Subcompact crossover SUV

The Citroën Basalt is a subcompact crossover SUV developed for emerging markets such as India and South America.

The design was previewed by the "Basalt Vision" concept car, presented in March 2024. The production model was unveiled on 2 August 2024, with teaser images being published early in July.

== Markets ==
=== Brazil ===
The Basalt was launched in Brazil on 2 October 2024, with three trim levels: Feel, Shine and First Edition. Two engine options are available: a 1.0-litre petrol and a 1.0-litre turbocharged petrol. At the time of its introduction, the Basalt was the cheapest SUV on sale in Brazil.

The same month, Citroën introduces a second concept car based on the Basalt named Citroën Basalt Vision Dark Concept. It has a black paintwork with some red elements, referencing the Citroën GS Basalte.

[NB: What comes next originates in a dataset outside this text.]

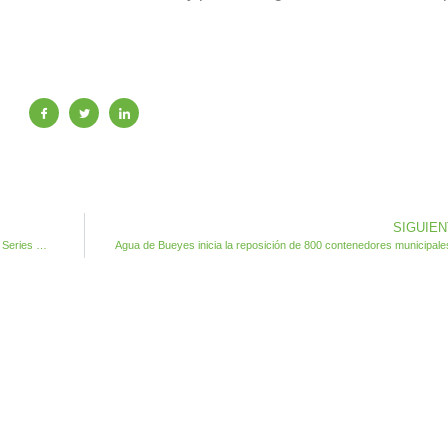
SIGUIE
Felicidades al Club San Crispín de Antigua participante en las Series Mundiales de Tiro con Arco en Luxemburgo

In November 2025, a third concept car is introduced, it is again named Citroën Basalt Vision Concept, but with a sportier look than the March 2024 version.

=== India ===
The Basalt was launched in India on 30 August 2024, with three trim levels: You, Plus and Max. Two engine options are available: a 1.2-litre petrol and a 1.2-litre turbocharged petrol.

=== Indonesia ===
The Basalt was launched on 24 July 2025 at the 32nd Gaikindo Indonesia International Auto Show. Imported from India, it was available with two variants: Standard and Dark Edition, both variants are powered by the 1.2-litre turbocharged petrol engine.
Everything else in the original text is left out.